Rand: The Republican Brand 'Sucks'
Senator Rand Paul is the only presidential candidate marketing a liberty agenda beyond the traditional GOP constituent groups. In his new book released yesterday, Senator Paul reveals some things about himself not usually associated with "being a Republican." It's refreshing to hear someone make the case for issues that are traditionally accepted as the domain of the left and do it from a perspective of liberty. After all, one probably isn't going to win the presidency just giving some speeches in Spanish and calling it outreach.
Paul describes himself as a tree-hugger who believes in clean air and clean water. "Paul notes that he has planted giant sequoias in his yard and repurposed old trees used for a fort to build compost bins."
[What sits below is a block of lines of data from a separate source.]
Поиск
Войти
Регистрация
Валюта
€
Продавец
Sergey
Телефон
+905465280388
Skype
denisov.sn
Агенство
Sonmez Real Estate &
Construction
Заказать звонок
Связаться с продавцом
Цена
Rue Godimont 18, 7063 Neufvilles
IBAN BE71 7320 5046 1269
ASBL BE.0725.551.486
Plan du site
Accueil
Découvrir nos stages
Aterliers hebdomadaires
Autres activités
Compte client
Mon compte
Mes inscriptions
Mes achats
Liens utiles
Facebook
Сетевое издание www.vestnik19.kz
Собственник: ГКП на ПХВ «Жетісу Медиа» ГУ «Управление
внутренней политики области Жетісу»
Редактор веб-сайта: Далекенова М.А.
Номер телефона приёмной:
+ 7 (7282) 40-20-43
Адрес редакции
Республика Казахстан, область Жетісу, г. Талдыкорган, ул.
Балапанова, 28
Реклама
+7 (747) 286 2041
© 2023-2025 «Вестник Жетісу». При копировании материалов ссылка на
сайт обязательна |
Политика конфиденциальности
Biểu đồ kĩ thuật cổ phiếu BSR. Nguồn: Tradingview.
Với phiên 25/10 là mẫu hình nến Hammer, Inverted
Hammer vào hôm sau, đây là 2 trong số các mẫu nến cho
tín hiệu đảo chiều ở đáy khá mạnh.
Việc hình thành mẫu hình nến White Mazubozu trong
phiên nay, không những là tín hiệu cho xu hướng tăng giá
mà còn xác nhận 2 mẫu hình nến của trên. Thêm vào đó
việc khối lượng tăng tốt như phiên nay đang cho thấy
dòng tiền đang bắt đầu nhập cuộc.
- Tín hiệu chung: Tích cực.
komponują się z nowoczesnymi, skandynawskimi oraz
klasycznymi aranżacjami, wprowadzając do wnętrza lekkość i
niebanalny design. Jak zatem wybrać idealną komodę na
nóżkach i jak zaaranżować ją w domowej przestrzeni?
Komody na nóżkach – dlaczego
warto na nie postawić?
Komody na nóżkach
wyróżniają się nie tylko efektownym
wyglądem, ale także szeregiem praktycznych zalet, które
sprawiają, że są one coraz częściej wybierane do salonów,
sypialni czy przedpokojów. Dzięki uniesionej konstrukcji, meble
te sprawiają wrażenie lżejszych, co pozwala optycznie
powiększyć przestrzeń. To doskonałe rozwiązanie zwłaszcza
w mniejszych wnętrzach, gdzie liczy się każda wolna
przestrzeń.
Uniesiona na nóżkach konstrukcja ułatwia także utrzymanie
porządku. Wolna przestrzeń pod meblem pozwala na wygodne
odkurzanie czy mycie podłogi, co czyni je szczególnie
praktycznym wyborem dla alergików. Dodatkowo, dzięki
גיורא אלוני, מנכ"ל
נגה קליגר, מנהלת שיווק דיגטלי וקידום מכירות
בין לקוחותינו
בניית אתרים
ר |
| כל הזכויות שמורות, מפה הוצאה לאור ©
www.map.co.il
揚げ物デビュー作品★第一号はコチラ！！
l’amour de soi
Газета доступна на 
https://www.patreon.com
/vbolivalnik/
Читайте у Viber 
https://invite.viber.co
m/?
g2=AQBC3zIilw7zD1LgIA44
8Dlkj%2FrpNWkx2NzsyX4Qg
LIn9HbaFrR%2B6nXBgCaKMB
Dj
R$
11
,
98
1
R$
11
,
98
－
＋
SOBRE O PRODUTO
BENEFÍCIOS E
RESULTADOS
"None of this is at odds with wanting out government to be smaller, with wanting our regulatory bodies to protect both our land and water," Paul wrote in his third book, "Taking a Stand: Moving beyond partisan politics to unite America."
"It boggles my mind to think that somehow Republicans have been branded as a party that doesn't like the environment," he said, pointing to avowed conservationist Republicans like Teddy Roosevelt and Abraham Lincoln.
The Kentucky Senator says the Republican party is "broken" and scares away minority voters.
"Right now, the Republican brand sucks. I promised Reince Priebus, the chairman of the Republican National Committee, that I would stop saying the GOP sucks, and I will (except for this last time)," Paul writes. "I believe the Republican Party and minorities have common ground."
And Paul has walked the walk, speaking at historically black colleges like Howard University and taken on the issue of criminal justice reform.
Will Paul's efforts work? Are people outside the usual reach of the GOP ready to listen to some alternatives beyond a check from the government? It remains to be seen. But in a time when the GOP continues to move toward bigger and bigger government, it's good to have someone keeping an eye on liberty among the line-up of presidential contenders.